Crawling tools, such as Screaming Frog or Deepcrawl, are fantastic ways to analyse large websites. A little while ago, I wrote about some of the custom extraction examples that I had been playing with gather data about ecommerce sites. Since I was still learning at this point, I mainly used Regex examples as I had worked with this in the past. At the time, I had used Xpath but was not confident enough to be able to use it to its full potential. Now that I have had more practice, I would like to share my knowledge with you all.

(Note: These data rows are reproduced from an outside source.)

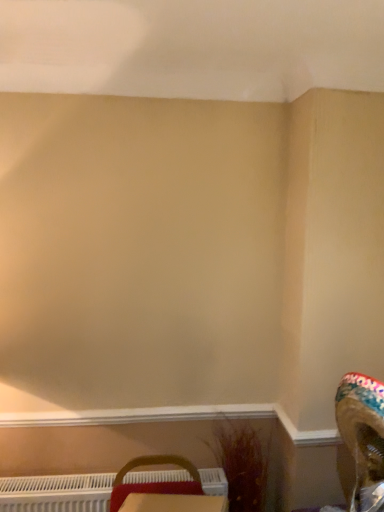 Locate an element on the screen. This screenshot has height=512, width=384. white smooth window sill at lower center is located at coordinates (136, 415).

The height and width of the screenshot is (512, 384). What do you see at coordinates (136, 415) in the screenshot?
I see `white smooth window sill at lower center` at bounding box center [136, 415].

In order to face white smooth window sill at lower center, should I rotate leftwards or rightwards?

Rotate left and turn 6.721 degrees.

Locate an element on the screen. white smooth window sill at lower center is located at coordinates (136, 415). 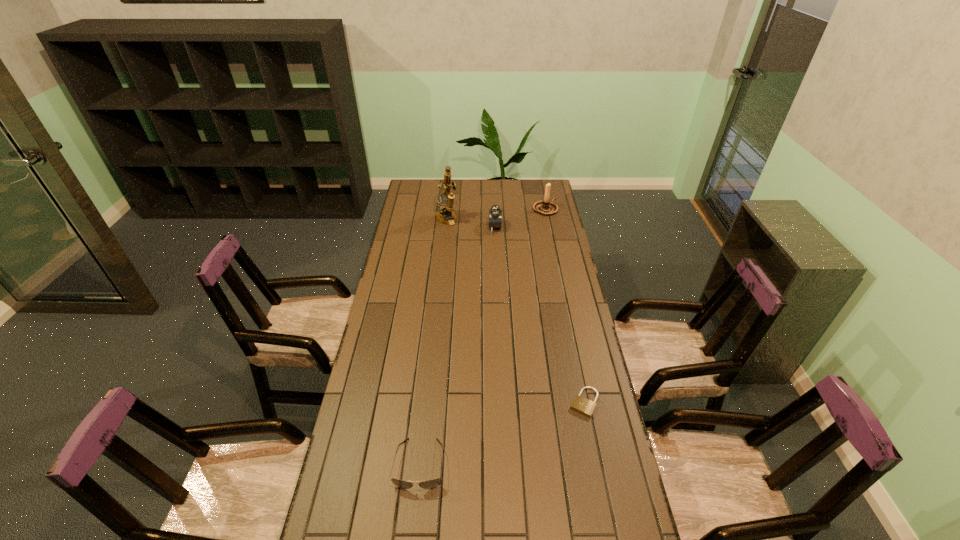 Identify the location of vacant region at the right edge. tap(547, 237).

In the image, there is a desktop. Where is `vacant space at the far left corner`? vacant space at the far left corner is located at coordinates (408, 200).

Locate an element on the screen. blank space at the far right corner is located at coordinates (525, 188).

At what (x,y) coordinates should I click in order to perform the action: click on vacant point located between the sunglasses and the second tallest object. Please return your answer as a coordinate pair (x, y). Image resolution: width=960 pixels, height=540 pixels. Looking at the image, I should click on (483, 336).

I want to click on empty space that is in between the candle holder and the sunglasses, so click(483, 336).

Locate an element on the screen. Image resolution: width=960 pixels, height=540 pixels. vacant region between the fourth tallest object and the candle holder is located at coordinates (483, 336).

Locate an element on the screen. Image resolution: width=960 pixels, height=540 pixels. vacant area between the third tallest object and the microscope is located at coordinates (470, 223).

You are a GUI agent. You are given a task and a screenshot of the screen. Output one action in this format:
    pyautogui.click(x=<x>, y=<y>)
    Task: Click on the vacant space in between the fourth shortest object and the padlock
    
    Given the screenshot: What is the action you would take?
    pyautogui.click(x=564, y=306)

Identify the location of free spot between the second nearest object and the tallest object. (516, 311).

The height and width of the screenshot is (540, 960). Identify the location of unoccupied area between the microscope and the shortest object. (516, 311).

What is a custom extraction?
Crawling tools like Screaming Frog obtain lots of data about each page, such as the title, H1 or meta description. Each of these pieces of information is called an extraction. However, sometimes we need to extract information on a page which isn’t obtained by default. Examples could include price, stock availability or product description. You can request crawlers to obtain this information by specifying the correct Xpath or regex. In Screaming Frog, you can do this by going to ‘Configuration>Custom>Extraction’ and find the results in the Custom tab, after selecting Extraction from the filter drop down. To make these extractions work, you will need to choose the correct extraction type from the drop down on the right.
Basic Xpath Structure
Many people who start using Xpath get their examples by copy and pasting from Chrome’s Developer Tools. To do this, you will need to inspect element then right click on the required HMTL and select ‘Copy > Xpath’ like in the screenshot below:
An example of this Xpath is as follows:
To summarise what this means (deep breath), its the paragraph thats within the 1st div thats within the 1st div thats within the <main> tag within the 1st div within the <section> tag within the <section> tag within the div thats within the <section> tag within the 1st div thats within a tag with the id of “home”.
Apart from being a bit of a mouthful, the main issue with this method is that it requires every page you’re crawling to have exactly the same HTML structure. If there are any variations then the custom extractions will find nothing.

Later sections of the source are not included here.